> Your task
A faithful copy is required. Print each line of the data exactly and omit the pictures.

> Available data
------------------------------------

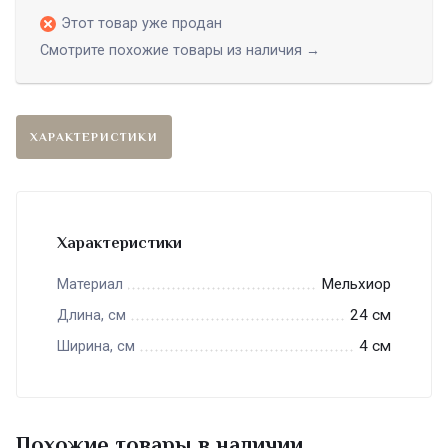
Этот товар уже продан
Смотрите похожие товары из наличия →
ХАРАКТЕРИСТИКИ
Характеристики
Мельхиор
Материал
24 см
Длина, см
4 см
Ширина, см
Похожие товары в наличии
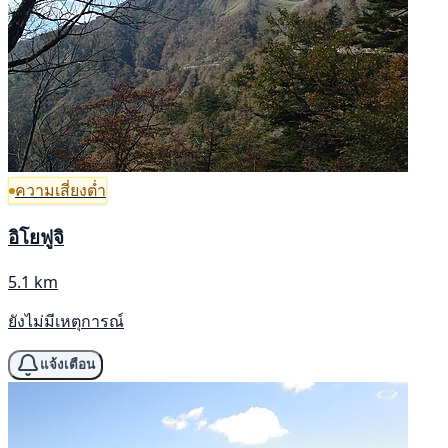
ความเสี่ยงต่ำ
อิโยฟูจิ
5.1 km
ยังไม่มีเหตุการณ์
แจ้งเตือน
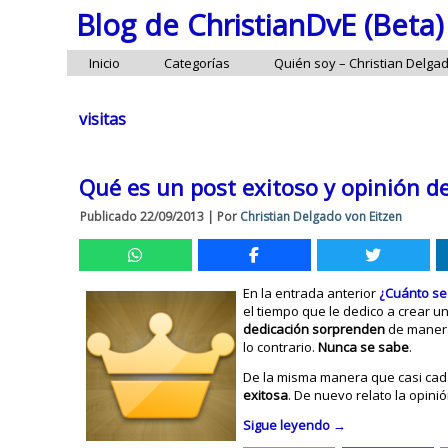
Blog de ChristianDvE (Beta)
Inicio
Categorías
Quién soy – Christian Delga
visitas
Qué es un post exitoso y opinión d
Publicado
22/09/2013
|
Por
Christian Delgado von Eitzen
En la entrada anterior
¿Cuánto se
el tiempo que le dedico a crear u
dedicación sorprenden
de manera 
lo contrario.
Nunca se sabe
.
De la misma manera que casi cada
exitosa
. De nuevo relato la opini
Sigue leyendo
→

------------------------------------

> Task output
Этот товар уже продан
Смотрите похожие товары из наличия →
ХАРАКТЕРИСТИКИ
Характеристики
Мельхиор
Материал
24 см
Длина, см
4 см
Ширина, см
Похожие товары в наличии
ความเสี่ยงต่ำ
อิโยฟูจิ
5.1 km
ยังไม่มีเหตุการณ์
แจ้งเตือน
Blog de ChristianDvE (Beta)
Inicio
Categorías
Quién soy – Christian Delga
visitas
Qué es un post exitoso y opinión d
Publicado
22/09/2013
|
Por
Christian Delgado von Eitzen
En la entrada anterior
¿Cuánto se
el tiempo que le dedico a crear u
dedicación sorprenden
de manera 
lo contrario.
Nunca se sabe
.
De la misma manera que casi cada
exitosa
. De nuevo relato la opini
Sigue leyendo
→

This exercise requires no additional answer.